Union Pacific CEO Jim Vena clapped back at a recent contention from rival railroad BNSF Railway that the company would eliminate 300 intermodal lanes upon the approval of its takeover of Norfolk Southern.

Berkshire Hathaway-owned BNSF, which is the top competitor to Union Pacific in the Western U.S., stated in a public rebuke last month that the proposed $85 billion merger would be cause long-term harm for industrywide competition and result in higher freight rates for shippers.

Vena’s defense felt more sarcastic than serious at times during his chat at Tuesday’s Baird Global Industrial Conference, noting that he had the BNSF statement sitting on his bathroom wall. But he questioned why Union Pacific take that action, and denied the number that BNSF reported.

“Why would we shut off 300 lanes? First of all, we do not have 300 lanes like in intermodal. There are not that many lanes…one that goes north out of L.A., another one that goes to Chicago, another one that goes to Memphis, another one goes to Atlanta. I had to ask [Kenny Rocker, Union Pacific’s executive vice president of marketing and sales], are you hiding 290 lanes from me that I do not understand?

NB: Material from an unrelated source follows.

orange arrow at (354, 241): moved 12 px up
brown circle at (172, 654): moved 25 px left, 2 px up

They said we are going to shut down that many and I laugh.”

Vena made his comments three days before shareholders of both Class I railroads voiced their overwhelming approval of the acquisition, clearing one of the hurdles necessary for the merger to go through.

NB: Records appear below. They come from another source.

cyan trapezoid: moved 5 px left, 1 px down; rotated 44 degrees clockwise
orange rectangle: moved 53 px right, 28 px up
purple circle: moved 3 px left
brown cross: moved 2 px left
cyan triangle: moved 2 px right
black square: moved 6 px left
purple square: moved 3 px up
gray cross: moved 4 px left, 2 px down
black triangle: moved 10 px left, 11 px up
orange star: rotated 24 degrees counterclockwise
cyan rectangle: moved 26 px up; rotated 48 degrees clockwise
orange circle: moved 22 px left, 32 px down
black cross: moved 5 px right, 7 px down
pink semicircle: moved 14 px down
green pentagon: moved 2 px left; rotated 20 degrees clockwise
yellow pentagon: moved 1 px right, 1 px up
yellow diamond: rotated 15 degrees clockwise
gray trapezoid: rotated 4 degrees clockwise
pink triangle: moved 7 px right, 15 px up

BNSF did not acknowledge whether Vena’s comments refuted its reported number in a statement, but president and CEO Katie Farmer responded with a message of her own Wednesday.

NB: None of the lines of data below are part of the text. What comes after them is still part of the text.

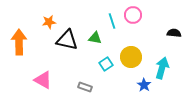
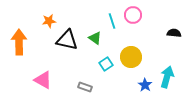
orange star: moved 1 px up
green triangle: rotated 24 degrees clockwise
cyan arrow: moved 5 px right, 9 px down
blue star: moved 1 px right
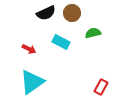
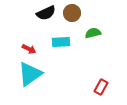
cyan rectangle: rotated 30 degrees counterclockwise
cyan triangle: moved 2 px left, 8 px up
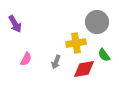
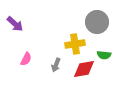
purple arrow: rotated 18 degrees counterclockwise
yellow cross: moved 1 px left, 1 px down
green semicircle: rotated 48 degrees counterclockwise
gray arrow: moved 3 px down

“I’m sure the nation’s rail customers are relieved that UP is committing to keep all current intermodal lanes open if their merger with NS is approved,” said Farmer. “UP highlighted in prior rail industry mergers that the new merged railroad usually raises rates on competing interchange partners to the point of making those lanes economically uncompetitive.”

BNSF had indicated in the two-page message to customers that 90 intermodal facilities closed after the last major Class I merger between Canadian Pacific and Kansas City Southern, which resulted in “several hundred fewer intermodal lane options and communities permanently losing their intermodal access.”

With the release of Farmer’s statement, BNSF said that many of its criticisms were similar to Union Pacific’s own position during the merger process of the now combined Canadian Pacific Kansas City (CPKC).

At the time, Union Pacific argued in filings to the Surface Transportation Board (STB) that if the board does authorize the transaction, it should impose conditions to “prevent the reduction of competitive options at gateways, particularly the Laredo Gateway.”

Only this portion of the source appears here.